Available data:
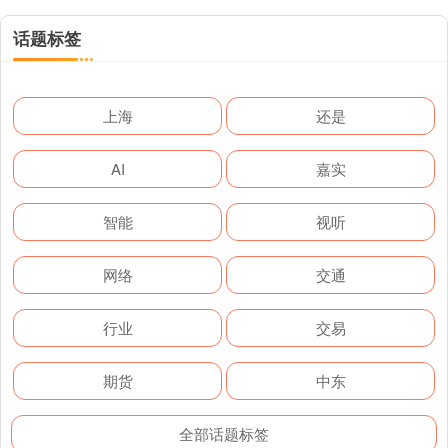
话题标签
上海
还是
AI
嘉实
智能
视听
网络
交通
行业
交易
期货
中东
全部话题标签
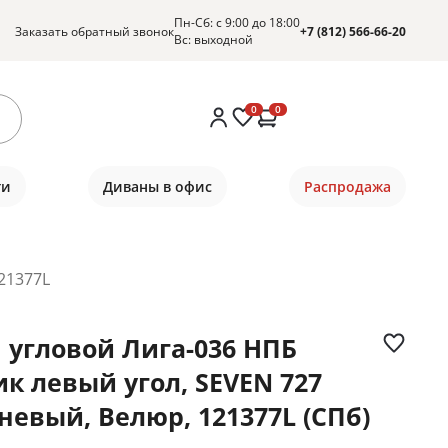
Пн-Сб: с 9:00 до 18:00
Заказать обратный звонок
+7 (812) 566-66-20
Вс: выходной
0
0
ти
Диваны в офис
Распродажа
21377L
 угловой Лига-036 НПБ
ик левый угол, SEVEN 727
невый, Велюр, 121377L (СПб)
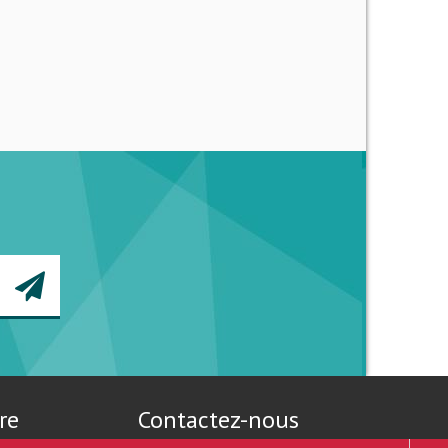
re
Contactez-nous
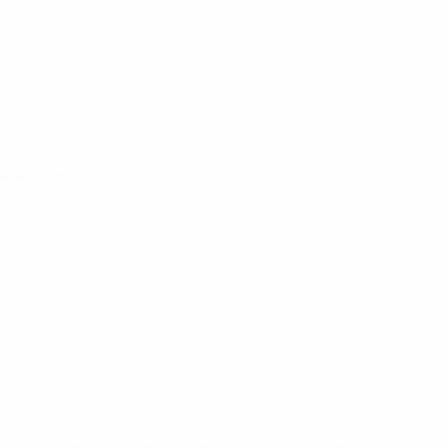
sélection.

What you need to do:
Omit every image. Quote each record exactly.

Solution for this problem:
话题标签
上海
还是
AI
嘉实
智能
视听
网络
交通
行业
交易
期货
中东
全部话题标签
Пн-Сб: с 9:00 до 18:00
Заказать обратный звонок
+7 (812) 566-66-20
Вс: выходной
0
0
ти
Диваны в офис
Распродажа
21377L
 угловой Лига-036 НПБ
ик левый угол, SEVEN 727
невый, Велюр, 121377L (СПб)
re
Contactez-nous
sélection.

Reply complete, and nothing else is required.